Sexy people are represented by all nationalities, races and ethnicities. Why limit oneself when there's a global buffet of hotties in the world? The only group of people with whom I'd pass the harsh judgment of being wholesale ugly are the aboriginal people of Australia. I mean no offense to any Australian Aborigines who read this or any you may know personally. But seriously ... WOOF!

4. Tony Leung Chiu Wai. "Guy With Whom I'd Most Like to Share a Bowl of Noodles." Often referred to as the Clark Gable of Asian cinema, Hong Kong filmstar Tony Leung first came to my attention in the visually stunning martial-arts epic "Hero", where his hapless character is repeatedly stabbed (by way of retelling the same story) by the object of his affections. My favourite film in which Leung has appeared, however, is the fast-paced crime drama "Infernal Affairs" where the actor sports a black leather jacket and scraggy facial hair. While Leung's signature "sad-eyed, doomed lover" expression makes an appearance throughout this film, it's the scenes in which he lightens-up and cracks a mischievious smile where he is at his most charismatic.
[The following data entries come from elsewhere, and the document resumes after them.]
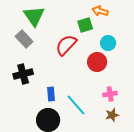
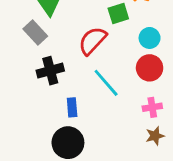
red circle: (97, 62) -> (150, 68), moved
black cross: (23, 74) -> (50, 71), moved
cyan line: (76, 105) -> (106, 83), moved

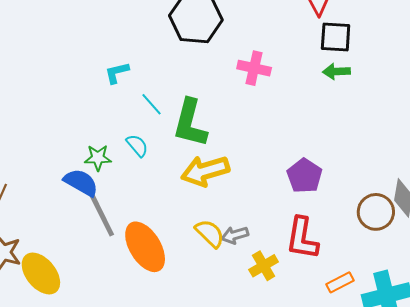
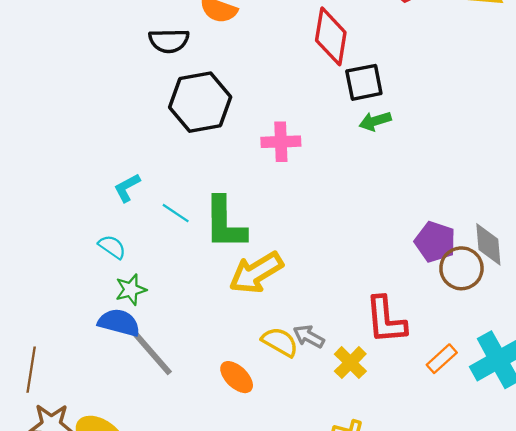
cyan semicircle: (137, 145) -> (112, 247), moved
purple pentagon: (304, 176) -> (435, 242), moved
gray arrow: (235, 235) -> (309, 336), turned 60
orange ellipse: (145, 247) -> (237, 377), moved, size x0.6

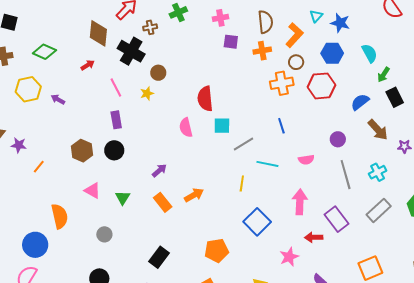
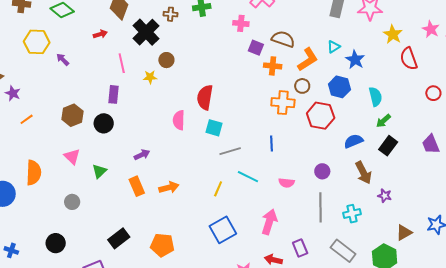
brown semicircle: (265, 22) -> (283, 39), turned -80
purple square: (231, 42) -> (256, 48), moved
black rectangle: (395, 97) -> (388, 146), turned 48
gray rectangle: (379, 210) -> (343, 251), turned 65
purple rectangle: (336, 219) -> (300, 248), size x0.7
orange pentagon: (217, 251) -> (162, 245), moved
5. Aamir Khan. "Guy With Whom I Might Consider Sitting Through a Cricket Match". One of the main heartthrobs of Bollywood, I first encountered Indian actor Aamir Khan through his roles in Deepa Mehta's "Earth" and the Oscar-nominated film "Lagaan". Although I enjoyed the film less than "Earth", Khan appears his most lean and buff in "Lagaan" where he portrays a poor man who plays for the honour of his village (and the Indian people as a whole) in a cricket match against those wicked, arrogant British. A heavy-handed "brown people good, white people bad" film, but the interspersed Bollywood-style musical numbers are toe-tappin' fun.


Oops .. sounds like Ridley has just awoke from his nap. I'll continue this (no doubt) fascinating List later.

Monday, September 04, 2006

Call me a shoe fashionista. Call me vacuous, vapid and frivolous (though I wouldn't advise you do so in my presence). The ice caps are melting. War is raging. Injustice runs rampant. However...

...I just received my first pair of Fluevogs. See photo above.

When you are fashionably shod, life can't be all that bad.